In the data below, the answer is the run of lines from the line containing "Os Correios que o digam" through the line containing "במקרים מסוימים הקצאת", both included; print it exactly and nothing else.

*** Block opens ***

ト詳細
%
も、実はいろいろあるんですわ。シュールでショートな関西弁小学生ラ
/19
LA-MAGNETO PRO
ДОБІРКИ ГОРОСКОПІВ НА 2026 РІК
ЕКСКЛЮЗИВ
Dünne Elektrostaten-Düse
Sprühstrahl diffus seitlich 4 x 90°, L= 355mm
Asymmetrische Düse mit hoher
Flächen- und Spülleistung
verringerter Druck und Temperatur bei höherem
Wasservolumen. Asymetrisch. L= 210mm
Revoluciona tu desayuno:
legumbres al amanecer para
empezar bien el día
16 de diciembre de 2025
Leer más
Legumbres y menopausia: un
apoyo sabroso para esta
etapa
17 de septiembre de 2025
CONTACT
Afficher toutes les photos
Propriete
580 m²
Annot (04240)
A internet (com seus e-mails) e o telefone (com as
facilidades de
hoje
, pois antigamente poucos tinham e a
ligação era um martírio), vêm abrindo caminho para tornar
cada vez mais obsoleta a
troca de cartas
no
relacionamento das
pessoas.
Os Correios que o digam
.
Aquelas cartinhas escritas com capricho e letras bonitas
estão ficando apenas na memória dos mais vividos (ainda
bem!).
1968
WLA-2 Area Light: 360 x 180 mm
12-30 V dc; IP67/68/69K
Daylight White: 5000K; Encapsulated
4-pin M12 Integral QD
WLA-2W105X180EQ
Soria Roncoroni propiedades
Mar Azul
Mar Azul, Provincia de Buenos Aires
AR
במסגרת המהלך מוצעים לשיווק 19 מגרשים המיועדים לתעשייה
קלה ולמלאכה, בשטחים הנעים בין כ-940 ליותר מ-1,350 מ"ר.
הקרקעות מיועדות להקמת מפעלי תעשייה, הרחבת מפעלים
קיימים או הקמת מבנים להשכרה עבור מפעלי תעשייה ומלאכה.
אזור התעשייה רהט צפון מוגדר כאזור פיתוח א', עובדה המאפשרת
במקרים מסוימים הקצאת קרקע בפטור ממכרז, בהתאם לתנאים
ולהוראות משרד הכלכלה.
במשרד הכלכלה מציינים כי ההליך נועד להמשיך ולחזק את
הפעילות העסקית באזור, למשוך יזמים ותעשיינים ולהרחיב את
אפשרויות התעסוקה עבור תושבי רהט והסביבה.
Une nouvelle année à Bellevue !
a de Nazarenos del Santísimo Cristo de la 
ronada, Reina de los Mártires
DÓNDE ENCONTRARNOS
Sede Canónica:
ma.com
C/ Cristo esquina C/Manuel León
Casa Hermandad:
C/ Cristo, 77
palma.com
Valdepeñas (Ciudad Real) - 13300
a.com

*** Block closes ***

◆ TASK OUTPUT ◆
Os Correios que o digam
.
Aquelas cartinhas escritas com capricho e letras bonitas
estão ficando apenas na memória dos mais vividos (ainda
bem!).
1968
WLA-2 Area Light: 360 x 180 mm
12-30 V dc; IP67/68/69K
Daylight White: 5000K; Encapsulated
4-pin M12 Integral QD
WLA-2W105X180EQ
Soria Roncoroni propiedades
Mar Azul
Mar Azul, Provincia de Buenos Aires
AR
במסגרת המהלך מוצעים לשיווק 19 מגרשים המיועדים לתעשייה
קלה ולמלאכה, בשטחים הנעים בין כ-940 ליותר מ-1,350 מ"ר.
הקרקעות מיועדות להקמת מפעלי תעשייה, הרחבת מפעלים
קיימים או הקמת מבנים להשכרה עבור מפעלי תעשייה ומלאכה.
אזור התעשייה רהט צפון מוגדר כאזור פיתוח א', עובדה המאפשרת
במקרים מסוימים הקצאת קרקע בפטור ממכרז, בהתאם לתנאים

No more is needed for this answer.